= Beginning of Section =

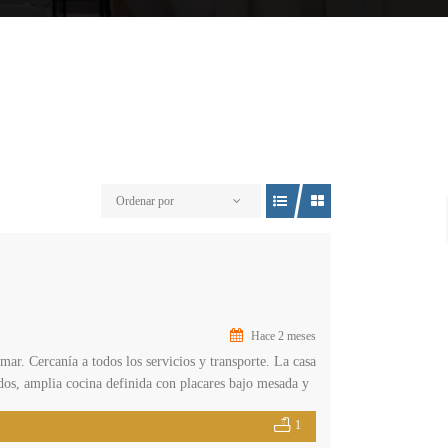
Ordenar por
Hace 2 meses
ar. Cercanía a todos los servicios y transporte. La casa
dos, amplia cocina definida con placares bajo mesada y
mpleto. Aberturas […]
1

= End of Section =

_What to produce_. Repeat the records above word for word, apart from the pictures.

_Result of this exercise_.
Ordenar por
Hace 2 meses
ar. Cercanía a todos los servicios y transporte. La casa
dos, amplia cocina definida con placares bajo mesada y
mpleto. Aberturas […]
1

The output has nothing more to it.